For integrators, this creates an opportunity to help customers get more value from systems they already rely on. A school security team may need to locate a person across multiple cameras. A retail operator may need to review suspicious activity before it turns into a larger loss event. A warehouse or distribution center may need to check movement around restricted areas without spending hours searching manually.
The common thread is usability. Customers want systems that make video easier to manage, search, and act on.
2. AI needs to solve specific problems
AI was one of the most visible topics at ISC West, and attendees expect it to become a larger part of video security. More than half of respondents said they expect AI to become a standard feature in video systems over the next few years, while many also said customers are actively asking for AI-powered analytics.
That distinction matters in the field. A feature that performs well in a demo but creates confusion during deployment will not build confidence. AI has to be easy for integrators to explain, easy for customers to adopt, and useful in daily workflows.
The need is clear when looking at how video is used today. According to the survey, 67% of respondents said more than 75% of video footage goes unwatched unless an incident occurs. Organizations are capturing large volumes of video, but much of that information is reviewed only after something has already happened.
For customers, the value comes from practical improvements: reducing manual review, identifying relevant events faster, and helping teams respond with better context. AI can help make video more useful, but only when it fits into how teams actually work.
3. Reliability, support, and flexibility still drive decisions
Advanced capabilities may start the conversation, but the fundamentals still drive buying decisions.
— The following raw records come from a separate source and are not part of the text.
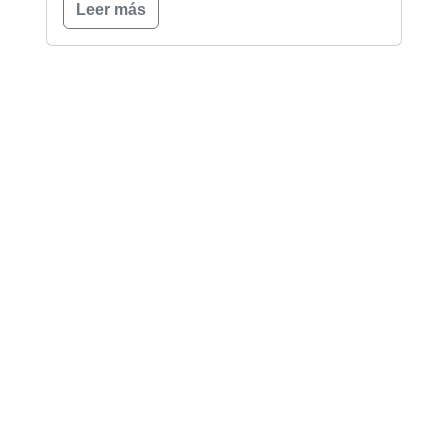
Leer más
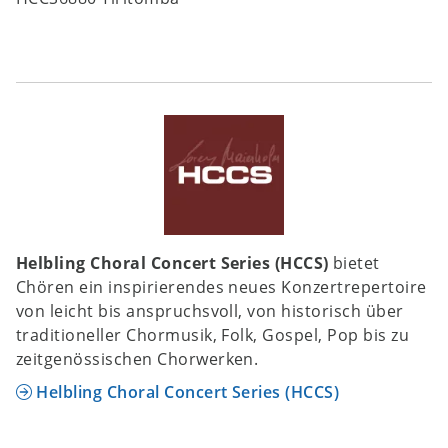
Helbling Choral Concert Series (HCCS)
bietet
Chören ein inspirierendes neues Konzertrepertoire
von leicht bis anspruchsvoll, von historisch über
traditioneller Chormusik, Folk, Gospel, Pop bis zu
zeitgenössischen Chorwerken.
Helbling Choral Concert Series (HCCS)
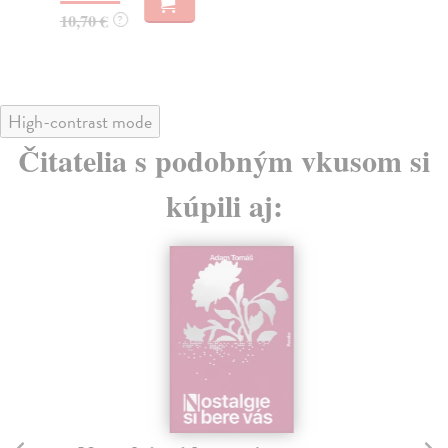
10,70 €
8,
?
High-contrast mode
Čitatelia s podobným vkusom si
kúpili aj:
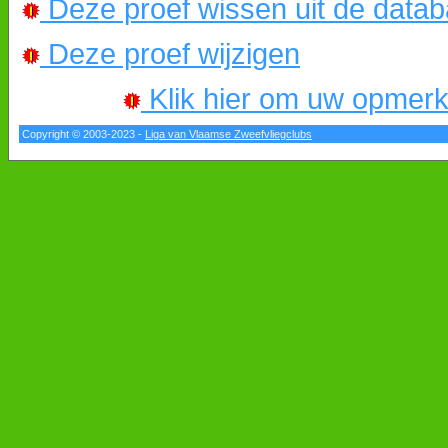
Deze proef wissen uit de data
Deze proef wijzigen
Klik hier om uw opmerkin
Copyright © 2003-2023 -
Liga van Vlaamse Zweefvliegclubs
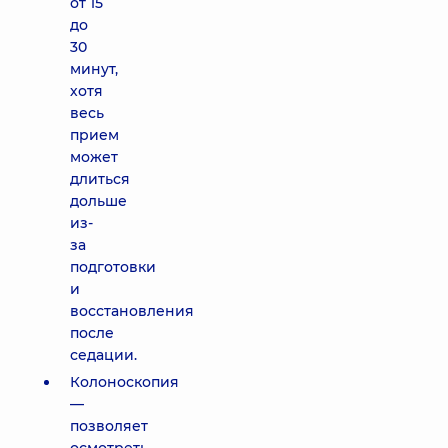
от 15
до
30
минут,
хотя
весь
прием
может
длиться
дольше
из-
за
подготовки
и
восстановления
после
седации.
Колоноскопия
—
позволяет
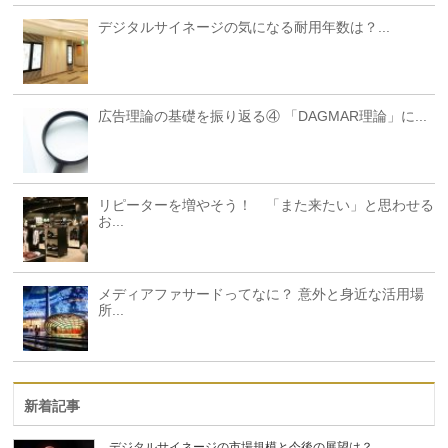
デジタルサイネージの気になる耐用年数は？...
広告理論の基礎を振り返る④ 「DAGMAR理論」に...
リピーターを増やそう！ 「また来たい」と思わせる
お...
メディアファサードってなに？ 意外と身近な活用場
所...
新着記事
デジタルサイネージの市場規模と今後の展望は？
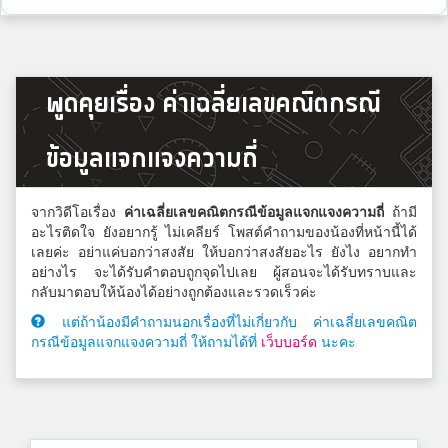
พูดคุยเรื่อง ค่าเฉลี่ยเลขคณิตกรณี
ข้อมูลแจกแจงความถี่
จากวิดีโอเรื่อง
ค่าเฉลี่ยเลขคณิตกรณีข้อมูลแจกแจงความถี่
ถ้ามี
อะไรติดใจ ยังอยากรู้ ไม่เคลียร์ โพสต์คำถามของน้องที่หน้านี้ได้
เลยค่ะ อย่าแค่บอกว่าสงสัย ให้บอกว่าสงสัยอะไร ยังไง อยากทำ
อย่างไร จะได้รับคำตอบถูกจุดไปเลย ผู้สอนจะได้รับทราบและ
กลับมาตอบให้น้องได้อย่างถูกต้องและรวดเร็วค่ะ
แต่ถ้าน้องมีคำถามนอกเรื่องที่ไม่เกี่ยวกับ ค่าเฉลี่ยเลขคณิต
กรณีข้อมูลแจกแจงความถี่ ให้ถามได้ที่
เว็บบอร์ด
นะคะ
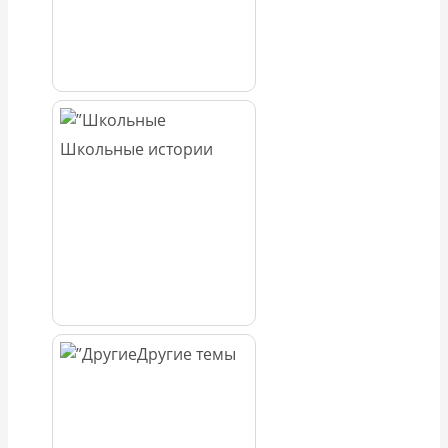
Школьные истории
Другие темы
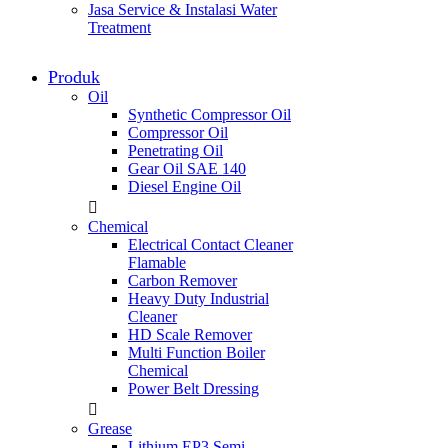
Jasa Service & Instalasi Water
Treatment
Produk
Oil
Synthetic Compressor Oil
Compressor Oil
Penetrating Oil
Gear Oil SAE 140
Diesel Engine Oil
Chemical
Electrical Contact Cleaner
Flamable
Carbon Remover
Heavy Duty Industrial
Cleaner
HD Scale Remover
Multi Function Boiler
Chemical
Power Belt Dressing
Grease
Lithium EP3 Semi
When asked what they look for from a video security manufacturer, respondents put reliability first. Price and support also ranked near the top.
That ranking should matter to every vendor. Integrators put their credibility behind every product they recommend. If a camera fails, a software update causes problems, or technical support is slow to respond, the integrator has to answer for it.
Reliability affects project timelines, customer satisfaction, and long-term account trust. Price matters because integrators need solutions that help them compete without creating compromises that cause problems later. Support matters after the sale, when teams need clear documentation, responsive technical help, and practical guidance for matching the right system to the right application.
Deployment flexibility is part of that same equation.
Cloud remains part of the conversation, but customers are not all moving in one direction. More than half of respondents said customers are showing the most interest in fully on-premises systems, while more than a third pointed to hybrid deployments. Direct-to-cloud interest was much lower.
That reflects what integrators often see in the field. A school district may want local recording with centralized management. A construction site may need fast deployment and remote access. A multi-site business may want cloud visibility while keeping certain storage on-site.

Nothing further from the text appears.